Both colleges had fully anticipated that they would open campuses for in-person instruction for the fall semester however due to the worsening health crisis in both the city of Atlanta and Fulton County, the colleges changed course, according to a news release. 

It remains unclear if the schools will reopen their campuses for students for the Spring 2021 semester. 

9:36 a.m. ET, July 20, 2020

 Iraq nears 100,000 Covid-19 cases

From CNN’s Hamdi Alkhshali and Aqeel Najim

Iraq on Monday recorded 2,163 new coronavirus cases, according to the country's health ministry.

This brings the total number of Covid-19 cases in Iraq to 94,693 according to the ministry.

The health ministry also reported 88 new Covid-19-related deaths, bringing the total to 3,869 deaths across the country.

9:35 a.m. ET, July 20, 2020

Bankers association urges America's banks to adopt mask policy

From CNN’s Cristina Alesci

The American Bankers Association (ABA), which represents large and small banks, joined other business groups in calling for its members to adopt national mask mandates “to protect the health of bank employees and customers.”  

"We owe it to frontline bank staff to prioritize their safety and to contribute to the wider effort to limit the spread of this infection," said Rob Nichols, ABA president and CEO, in a release on Monday.

Last week, The National Retail Federation urged all retailers to adopt a nationwide masks policies for customers. 
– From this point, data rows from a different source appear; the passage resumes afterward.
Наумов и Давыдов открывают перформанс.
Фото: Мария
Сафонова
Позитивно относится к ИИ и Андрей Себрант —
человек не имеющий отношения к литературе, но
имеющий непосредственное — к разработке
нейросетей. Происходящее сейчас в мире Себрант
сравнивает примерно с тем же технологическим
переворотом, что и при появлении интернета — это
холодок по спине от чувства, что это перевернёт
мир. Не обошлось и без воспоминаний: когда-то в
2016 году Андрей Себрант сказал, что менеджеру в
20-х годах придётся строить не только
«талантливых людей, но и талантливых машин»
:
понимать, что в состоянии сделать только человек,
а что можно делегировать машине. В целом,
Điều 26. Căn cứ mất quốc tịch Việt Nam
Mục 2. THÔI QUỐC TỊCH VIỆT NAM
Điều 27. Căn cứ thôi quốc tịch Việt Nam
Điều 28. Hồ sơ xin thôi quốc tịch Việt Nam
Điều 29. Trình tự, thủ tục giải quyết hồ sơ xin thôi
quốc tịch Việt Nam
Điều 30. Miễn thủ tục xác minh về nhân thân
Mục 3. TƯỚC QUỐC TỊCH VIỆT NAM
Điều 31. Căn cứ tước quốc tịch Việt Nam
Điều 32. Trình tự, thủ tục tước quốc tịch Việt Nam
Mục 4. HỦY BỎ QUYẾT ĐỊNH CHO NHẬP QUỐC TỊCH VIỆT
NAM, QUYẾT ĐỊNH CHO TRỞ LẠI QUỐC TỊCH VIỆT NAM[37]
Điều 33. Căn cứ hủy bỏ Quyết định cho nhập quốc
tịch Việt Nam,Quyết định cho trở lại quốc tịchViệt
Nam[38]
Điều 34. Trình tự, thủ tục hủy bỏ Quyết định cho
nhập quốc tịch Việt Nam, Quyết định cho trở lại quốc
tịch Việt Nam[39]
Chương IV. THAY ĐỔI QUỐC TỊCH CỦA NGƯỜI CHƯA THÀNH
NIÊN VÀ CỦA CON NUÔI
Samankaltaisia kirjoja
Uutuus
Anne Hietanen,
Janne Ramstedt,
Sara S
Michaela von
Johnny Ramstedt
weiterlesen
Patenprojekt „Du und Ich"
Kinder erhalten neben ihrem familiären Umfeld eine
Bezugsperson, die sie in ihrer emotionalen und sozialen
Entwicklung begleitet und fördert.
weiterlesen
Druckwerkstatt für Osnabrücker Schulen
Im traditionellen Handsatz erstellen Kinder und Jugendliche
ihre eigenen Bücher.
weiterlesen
Other groups, including the Business Roundtable and the US Chamber of Commerce, lobbied President Trump and governors to enact a “national mask standard, implemented locally.”  
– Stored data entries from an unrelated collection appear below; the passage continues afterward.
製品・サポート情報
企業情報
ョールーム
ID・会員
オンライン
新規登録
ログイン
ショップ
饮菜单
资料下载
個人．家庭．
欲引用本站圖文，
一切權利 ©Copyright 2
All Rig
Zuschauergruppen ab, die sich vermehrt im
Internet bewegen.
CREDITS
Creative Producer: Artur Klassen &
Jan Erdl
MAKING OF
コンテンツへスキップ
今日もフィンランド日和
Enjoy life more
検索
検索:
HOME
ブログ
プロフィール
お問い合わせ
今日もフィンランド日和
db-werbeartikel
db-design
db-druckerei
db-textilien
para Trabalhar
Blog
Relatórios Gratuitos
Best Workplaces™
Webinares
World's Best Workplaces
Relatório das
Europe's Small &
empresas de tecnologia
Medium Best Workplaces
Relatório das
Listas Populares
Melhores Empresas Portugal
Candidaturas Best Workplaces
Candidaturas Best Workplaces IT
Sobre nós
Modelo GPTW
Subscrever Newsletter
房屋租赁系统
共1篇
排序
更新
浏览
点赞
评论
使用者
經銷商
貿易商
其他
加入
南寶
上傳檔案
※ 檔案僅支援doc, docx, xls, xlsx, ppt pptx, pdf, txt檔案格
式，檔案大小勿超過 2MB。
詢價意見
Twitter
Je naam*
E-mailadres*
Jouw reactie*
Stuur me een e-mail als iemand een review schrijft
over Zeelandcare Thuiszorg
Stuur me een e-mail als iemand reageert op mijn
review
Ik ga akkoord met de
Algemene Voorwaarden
CNN’s Matt Egan contributed to this report

9:41 a.m. ET, July 20, 2020

Getting retested for Covid-19 multiple times is completely unnecessary, US health official says

From CNN Health’s Naomi Thomas

US Assistant Secretary for Health and Human Services Admiral Brett Giroir told CNN’s Alisyn Camerota that getting retested multiple times for Covid-19 is unnecessary, if someone has been symptom-free for three or more days, or if it has been 10 or more days since the onset of their symptoms.
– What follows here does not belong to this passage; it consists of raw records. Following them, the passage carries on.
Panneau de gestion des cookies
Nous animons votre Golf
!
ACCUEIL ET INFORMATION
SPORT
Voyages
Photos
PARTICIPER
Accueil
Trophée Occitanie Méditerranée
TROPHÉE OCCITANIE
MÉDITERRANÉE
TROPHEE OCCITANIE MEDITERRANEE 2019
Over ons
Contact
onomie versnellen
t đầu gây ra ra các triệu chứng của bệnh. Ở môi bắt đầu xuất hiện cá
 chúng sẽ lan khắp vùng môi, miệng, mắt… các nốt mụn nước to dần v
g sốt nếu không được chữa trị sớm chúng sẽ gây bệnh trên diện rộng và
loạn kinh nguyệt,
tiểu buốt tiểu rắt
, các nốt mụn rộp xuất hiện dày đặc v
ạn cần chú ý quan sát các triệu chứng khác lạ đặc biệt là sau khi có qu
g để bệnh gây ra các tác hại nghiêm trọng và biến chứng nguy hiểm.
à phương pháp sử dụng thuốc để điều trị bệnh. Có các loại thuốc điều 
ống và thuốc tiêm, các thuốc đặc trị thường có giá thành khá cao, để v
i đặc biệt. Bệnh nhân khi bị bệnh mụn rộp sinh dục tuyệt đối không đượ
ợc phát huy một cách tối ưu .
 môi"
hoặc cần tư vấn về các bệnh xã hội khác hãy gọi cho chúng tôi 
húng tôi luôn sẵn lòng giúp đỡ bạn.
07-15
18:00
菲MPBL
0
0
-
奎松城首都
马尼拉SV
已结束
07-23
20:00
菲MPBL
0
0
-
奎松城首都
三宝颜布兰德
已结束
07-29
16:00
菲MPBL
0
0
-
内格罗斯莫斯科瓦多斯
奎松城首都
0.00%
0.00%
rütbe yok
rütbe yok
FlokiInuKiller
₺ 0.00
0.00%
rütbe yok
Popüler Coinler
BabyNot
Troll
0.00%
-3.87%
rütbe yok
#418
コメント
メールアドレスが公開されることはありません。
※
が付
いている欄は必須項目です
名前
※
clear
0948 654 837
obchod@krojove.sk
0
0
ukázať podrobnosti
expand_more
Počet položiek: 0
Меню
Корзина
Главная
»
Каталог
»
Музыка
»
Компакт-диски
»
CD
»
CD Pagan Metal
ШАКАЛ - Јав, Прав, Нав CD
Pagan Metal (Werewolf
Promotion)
“It has always been a CDC guideline,” Giroir said on New Day Monday, “that if you are 10 days or more since the onset of your symptoms and you’re three days or more symptom free, you do not need to be retested.”

“We have lots of data now that shows after eight or nine days, you cannot transmit the virus – the virus is gone,” he said. “What we’re seeing now is people getting retested four, five, six, eight times – and that’s completely unnecessary.”

Giroir also said that it is known that PCR tests can be positive and a person not be infectious. This can keep people out of schools and workplaces unnecessarily.

“It wastes resources, clogs up the system and it’s unnecessary,” Giroir said. “You do not need to be retested if you follow those clinical guidelines.”

The exception is if you’re in the hospital, very sick or immunocompromised, as you can shed the virus for a lot longer and that is a different situation, according to Giroir.